What do manufacturers, nursing homes, and chemical companies have in common? They all represent industries receiving special enforcement scrutiny from today’s OSHA.

OSHA is targeting manufacturers under a major Recordkeeping Enforcement National Emphasis Program (Recordkeeping NEP). OSHA launched the Recordkeeping NEP at the end of 2009, originally selecting inspection targets across a wide array of industries. A senior OSHA official has explained that “there are several different goals here. One is just to find out what’s going on. Another is to send a message to companies – via penalties – that injury and illness book-cooking won’t go unpunished.” However, the inspections were not yielding the significant enforcement actions that OSHA expected, so OSHA suspended the NEP, evaluated the data it had been collecting, and decided to re-focus the Recordkeeping NEP almost exclusively on manufacturers.
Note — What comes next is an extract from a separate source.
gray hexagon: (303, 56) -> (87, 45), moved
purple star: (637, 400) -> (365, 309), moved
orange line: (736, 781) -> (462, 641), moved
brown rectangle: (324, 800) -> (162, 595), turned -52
See this article describing the new manufacturing focus of the Recordkeeping NEP. Since re-launching the NEP with this focus on manufacturers, OSHA has been finding the serious violations it expected, including a remarkable set of Recordkeeping citations against one manufacturer with a penalty exceeding $1.2 Million. See the OSHA Press Release about this enforcement action.
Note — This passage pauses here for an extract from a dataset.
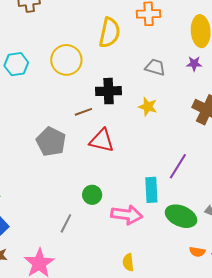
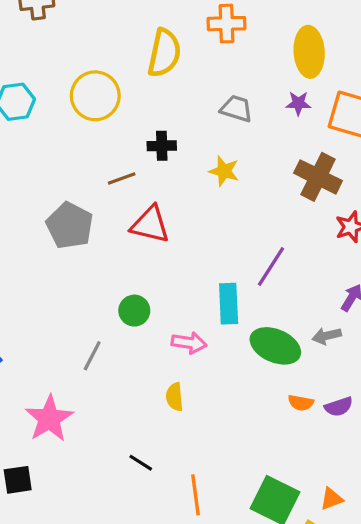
black cross: (109, 91) -> (162, 146), size x0.7
pink arrow: (127, 215) -> (189, 343), size x0.7
yellow semicircle: (128, 262) -> (175, 397), moved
Nursing care is the other industry primarily subject to scrutiny under OSHA’s Recordkeeping NEP. In addition, the nursing care industry is being targeted by OSHA under its 2010 Site-Specific Targeting Program (“SST”). Under the SST, OSHA has selected hundreds of nursing care facilities for compliance inspections focusing on prevalent injuries and illnesses facing health care workers, such as ergonomic injuries related to handling patients, exposure to blood and airborne pathogens and other potentially infectious materials, Tuberculosis, workplace violence, and slips, trips and falls. See OSHA’s Press Release announcing the SST program. Finally, within the next couple of months, OSHA is preparing to launch a third special emphasis program targeting nursing care employers, the Nursing Home NEP. The Nursing Home NEP, which was prompted by the industry’s reports of high injury and illness rates, is expected to last at least three years, to cover a large number of nursing care facilities, and to focus, like the SST inspections, on infectious diseases, physical stresses from lifting patients, and violent patients.
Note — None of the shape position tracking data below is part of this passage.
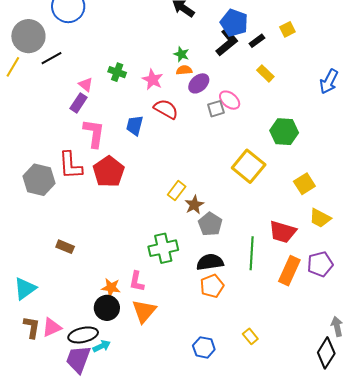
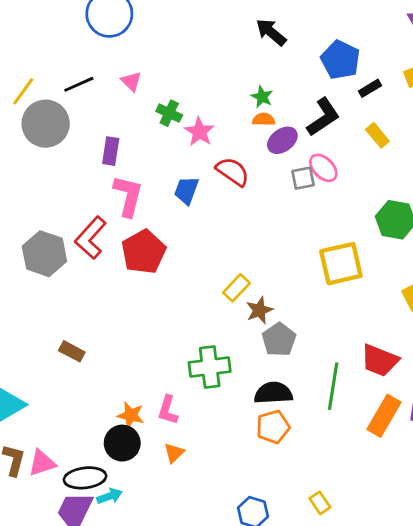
gray circle: (28, 36) -> (46, 124), moved
black L-shape: (227, 42) -> (323, 117), moved
pink star: (153, 80) -> (199, 132), moved
pink triangle: (86, 85) -> (131, 81), moved
purple rectangle: (79, 103) -> (111, 151), turned -30
red L-shape: (70, 165) -> (91, 238), turned 40
yellow square: (249, 166) -> (341, 264), turned 32
orange triangle: (144, 311) -> (174, 453), size x0.6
Finally, OSHA is in the midst of a major enforcement initiative targeting chemical manufacturers and processors, known as the “PSM Covered Chemical Facilities National Emphasis Program” (Chemical NEP). See this article describing OSHA’s Chemical NEP. Under the Chemical NEP, OSHA is conducting aggressive inspections of chemical plants covered by OSHA’s Process Safety Management Standard (“PSM”). Since OSHA initiated the Chemical NEP, and its predecessor Petroleum Refinery PSM NEP, OSHA has been bringing significant enforcement actions (the Refinery NEP resulted in more than 1,000 citations and fines exceeding $4 Million). While the Chemical NEP is currently operating as a pilot program, the early success of the program has prompted OSHA to replace it with a much farther reaching enforcement initiative. This will expand the Chemical NEP nationwide, and will dramatically increase the number of chemical manufacturers targeted by OSHA for PSM NEP inspections.

Now is the time for manufacturers and nursing care employers to make certain their OSHA records are in order, and for chemical manufacturers to ensure their PSM Programs are current and accurate, and for employers in all three of these industries to take the necessary measures to minimize or mitigate workplace injuries and illnesses.